- Posted by George A. Rodenhausen
- Category: Blog
- Published: July 12, 2012
The two court decisions upholding the right of municipalities to zone out high presssure, high volume hydrofracturing for natural gas, known as "fracking", have been appealed to the Appellate Division for the Third Department. The two appeals will most likely be heard together this winter and a decision issued by spring.
The Appellate Division decision will be pivotal. If the Appellate Division affirms the lower courts, an appeal to the Court of Appeals is not automatic. The industry and property owners would have to request leave of the Court to hear the appeal. Whether the Court of Appeals would take the case is difficult to assess. The lower court decisions relied heavily on Court of Appeals precedent in parallel mining cases. The Court could decide to let the lower court interpretation stand or it could create a new rule for natural gas drilling.
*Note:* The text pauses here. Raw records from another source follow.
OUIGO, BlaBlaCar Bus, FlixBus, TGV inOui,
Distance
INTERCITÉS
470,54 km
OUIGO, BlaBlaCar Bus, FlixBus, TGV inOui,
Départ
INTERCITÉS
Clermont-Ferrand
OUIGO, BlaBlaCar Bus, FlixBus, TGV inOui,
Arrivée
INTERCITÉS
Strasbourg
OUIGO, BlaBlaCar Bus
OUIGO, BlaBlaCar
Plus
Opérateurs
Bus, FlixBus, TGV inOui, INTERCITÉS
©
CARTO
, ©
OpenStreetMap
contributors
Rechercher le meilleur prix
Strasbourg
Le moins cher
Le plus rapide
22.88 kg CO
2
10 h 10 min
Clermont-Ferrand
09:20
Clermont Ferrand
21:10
If the Court hears the cases, we would probably not have a final decision until early 2014.
In the meantime, the rulings of the Middlefield and Dryden cases stand. New York State has not preempted a municipality's land use authority to decide where, if at all, fracking will be allowed. The state has also not preempted local jurisdiction over local roads or the right of local governments to tax fracking facilities under the Real Property Tax Law. Section 23-0303 of the Environmental Conservation Law does preempt local regulation of fracking operations, such as technical standards and operating procedures. In the words of these decisions, the state may determine "how" fracking will occur, but local governments may determine "where" it will occur.